The fact that the SFO is using one of Autonomy’s products isn’t surprising, and it’s highly unlikely that it would have any significant effect on the investigation. This latest hiccup does mean, however, that the SFO needs to make additional inquiries to ensure that it can continue examining Autonomy objectively.
A regulatory filing which HP lodged with the U.S. SEC on Monday – and seen by GigaOm – revealed that the SFO investigation was launched back in February, following similar inquiries by the U.S. Department of Justice.

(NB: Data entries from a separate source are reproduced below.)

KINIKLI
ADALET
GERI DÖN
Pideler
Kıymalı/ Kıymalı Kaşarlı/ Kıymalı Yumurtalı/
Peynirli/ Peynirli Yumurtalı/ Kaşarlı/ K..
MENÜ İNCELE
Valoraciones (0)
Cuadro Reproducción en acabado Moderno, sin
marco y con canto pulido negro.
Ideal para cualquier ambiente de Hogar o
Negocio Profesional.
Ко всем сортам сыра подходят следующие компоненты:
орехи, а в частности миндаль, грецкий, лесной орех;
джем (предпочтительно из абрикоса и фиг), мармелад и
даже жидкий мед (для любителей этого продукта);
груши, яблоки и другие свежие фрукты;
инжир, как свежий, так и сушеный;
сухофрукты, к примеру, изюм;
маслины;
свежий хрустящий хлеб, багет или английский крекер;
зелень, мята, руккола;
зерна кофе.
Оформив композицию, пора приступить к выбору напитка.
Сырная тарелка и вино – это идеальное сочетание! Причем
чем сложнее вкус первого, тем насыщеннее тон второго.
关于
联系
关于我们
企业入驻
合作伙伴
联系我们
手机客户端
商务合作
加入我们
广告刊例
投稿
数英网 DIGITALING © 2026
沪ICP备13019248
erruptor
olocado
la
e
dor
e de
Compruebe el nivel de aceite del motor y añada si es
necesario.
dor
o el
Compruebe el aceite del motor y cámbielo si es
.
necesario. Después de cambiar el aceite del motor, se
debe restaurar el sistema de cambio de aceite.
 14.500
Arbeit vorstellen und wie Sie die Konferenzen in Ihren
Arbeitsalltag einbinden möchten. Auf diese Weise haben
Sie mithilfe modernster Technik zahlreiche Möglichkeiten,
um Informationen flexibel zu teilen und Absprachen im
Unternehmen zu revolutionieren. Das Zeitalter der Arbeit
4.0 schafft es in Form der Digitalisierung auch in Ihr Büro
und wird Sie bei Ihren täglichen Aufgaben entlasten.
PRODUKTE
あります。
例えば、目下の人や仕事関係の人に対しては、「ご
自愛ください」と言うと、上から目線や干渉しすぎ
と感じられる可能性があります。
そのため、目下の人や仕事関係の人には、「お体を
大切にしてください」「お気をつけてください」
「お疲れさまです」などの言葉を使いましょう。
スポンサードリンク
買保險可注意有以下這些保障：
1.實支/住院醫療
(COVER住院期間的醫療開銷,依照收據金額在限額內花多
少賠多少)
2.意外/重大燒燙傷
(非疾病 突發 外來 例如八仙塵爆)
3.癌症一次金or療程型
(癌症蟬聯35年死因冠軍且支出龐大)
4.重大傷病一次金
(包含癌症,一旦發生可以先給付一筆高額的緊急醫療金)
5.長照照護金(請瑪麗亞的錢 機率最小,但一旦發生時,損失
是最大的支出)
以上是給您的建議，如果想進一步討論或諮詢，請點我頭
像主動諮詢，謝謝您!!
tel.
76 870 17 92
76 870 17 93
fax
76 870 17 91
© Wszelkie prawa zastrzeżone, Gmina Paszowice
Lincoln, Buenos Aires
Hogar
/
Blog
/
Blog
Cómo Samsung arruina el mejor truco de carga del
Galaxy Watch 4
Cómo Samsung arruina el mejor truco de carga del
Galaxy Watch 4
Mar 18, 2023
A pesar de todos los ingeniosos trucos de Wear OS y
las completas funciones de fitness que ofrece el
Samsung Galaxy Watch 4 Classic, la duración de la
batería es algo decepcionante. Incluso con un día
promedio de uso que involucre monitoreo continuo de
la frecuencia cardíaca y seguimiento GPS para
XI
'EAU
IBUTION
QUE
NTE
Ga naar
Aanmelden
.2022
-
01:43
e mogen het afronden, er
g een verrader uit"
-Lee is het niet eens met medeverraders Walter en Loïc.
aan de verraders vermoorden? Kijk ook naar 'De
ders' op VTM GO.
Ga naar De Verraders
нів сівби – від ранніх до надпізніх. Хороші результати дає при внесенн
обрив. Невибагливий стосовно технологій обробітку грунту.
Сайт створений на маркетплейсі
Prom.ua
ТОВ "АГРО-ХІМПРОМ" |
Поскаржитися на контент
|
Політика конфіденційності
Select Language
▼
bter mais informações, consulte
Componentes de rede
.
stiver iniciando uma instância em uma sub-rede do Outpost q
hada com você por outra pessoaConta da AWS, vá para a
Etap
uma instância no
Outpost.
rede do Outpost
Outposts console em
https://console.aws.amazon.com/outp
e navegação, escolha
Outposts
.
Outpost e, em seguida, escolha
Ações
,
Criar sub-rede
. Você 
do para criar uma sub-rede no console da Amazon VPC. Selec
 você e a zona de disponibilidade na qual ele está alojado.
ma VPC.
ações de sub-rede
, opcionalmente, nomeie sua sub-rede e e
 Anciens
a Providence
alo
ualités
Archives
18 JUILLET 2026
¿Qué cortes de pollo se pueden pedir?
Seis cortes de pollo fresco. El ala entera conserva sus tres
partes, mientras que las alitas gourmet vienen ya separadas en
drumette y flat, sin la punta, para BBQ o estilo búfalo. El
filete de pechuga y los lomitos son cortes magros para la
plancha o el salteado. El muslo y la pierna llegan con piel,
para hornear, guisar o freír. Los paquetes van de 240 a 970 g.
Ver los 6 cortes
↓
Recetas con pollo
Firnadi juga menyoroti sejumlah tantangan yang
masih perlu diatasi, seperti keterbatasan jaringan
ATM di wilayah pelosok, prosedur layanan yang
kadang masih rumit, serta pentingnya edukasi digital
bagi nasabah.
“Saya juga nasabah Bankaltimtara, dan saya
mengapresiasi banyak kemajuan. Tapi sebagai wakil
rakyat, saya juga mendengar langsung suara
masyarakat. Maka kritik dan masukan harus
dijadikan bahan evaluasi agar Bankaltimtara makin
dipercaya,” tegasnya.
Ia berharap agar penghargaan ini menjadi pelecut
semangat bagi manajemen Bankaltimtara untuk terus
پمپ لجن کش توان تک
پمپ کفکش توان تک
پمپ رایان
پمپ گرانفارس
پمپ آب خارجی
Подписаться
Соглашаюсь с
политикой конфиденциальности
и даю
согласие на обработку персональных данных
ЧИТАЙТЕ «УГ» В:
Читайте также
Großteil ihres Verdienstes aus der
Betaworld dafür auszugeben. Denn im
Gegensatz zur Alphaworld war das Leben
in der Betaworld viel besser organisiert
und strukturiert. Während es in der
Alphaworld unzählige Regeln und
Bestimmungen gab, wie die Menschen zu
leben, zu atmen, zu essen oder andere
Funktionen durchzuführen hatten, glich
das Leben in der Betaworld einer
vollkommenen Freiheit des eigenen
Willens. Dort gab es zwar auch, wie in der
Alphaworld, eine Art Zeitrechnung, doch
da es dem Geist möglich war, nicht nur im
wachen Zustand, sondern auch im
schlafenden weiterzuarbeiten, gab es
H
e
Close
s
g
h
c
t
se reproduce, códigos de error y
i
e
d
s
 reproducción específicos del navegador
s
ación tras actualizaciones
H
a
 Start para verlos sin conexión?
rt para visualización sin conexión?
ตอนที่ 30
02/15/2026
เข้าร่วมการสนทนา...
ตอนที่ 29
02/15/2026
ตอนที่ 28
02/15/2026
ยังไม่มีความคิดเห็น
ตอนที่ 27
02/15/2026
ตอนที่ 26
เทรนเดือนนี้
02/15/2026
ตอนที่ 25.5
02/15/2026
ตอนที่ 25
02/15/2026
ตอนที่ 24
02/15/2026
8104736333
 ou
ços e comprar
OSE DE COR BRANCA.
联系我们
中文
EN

“As a result of the findings of an ongoing investigation, HP has provided information to the U.K. Serious Fraud Office, the U.S. Department of Justice and the SEC related to the accounting improprieties, disclosure failures and misrepresentations at Autonomy that occurred prior to and in connection with HP’s acquisition of Autonomy.
On November 21, 2012, representatives of the U.S. Department of Justice advised HP that they had opened an investigation relating to Autonomy. On February 6, 2013, representatives of the U.K. Serious Fraud Office advised HP that they had also opened an investigation relating to Autonomy. HP is cooperating with the three investigating agencies.”
These investigations have kicked off following HP’s $8.8 billion write down on Autonomy last November.
A report by the Telegraph cited HP as saying that more than $5 billion could be attributed to “serious accounting improprieties, misrepresentation and disclosure failures.”
Autonomy founder Mike Lynch then hit back in December with the following statement:
“It is extremely disappointing that HP has again failed to provide a detailed calculation of its $5 billion write-down of Autonomy, or publish any explanation of the serious allegations it has made against the former management team, in its annual report filing today.
Furthermore, it is now less clear how much of the $5 billion write-down is in fact being attributed to the alleged accounting issues, and how much to other changes in business performance and earnings projections. This appears to be a material change in HP’s allegations.Simply put, these allegations are false, and in the absence of further detail we cannot understand what HP believes to be the basis for them.”
The investigation being handled by the US Department of Justice is still underway. It’s currently unclear whether the SFO has stopped its own inquiries following the potential conflict of interest, or if it will continue while it examines its own position in the case.
Regardless, it appears that we’ll have to wait a while longer before there’s any explanation as to what – if anything – HP did to misrepresent its accounts before the landmark buyout.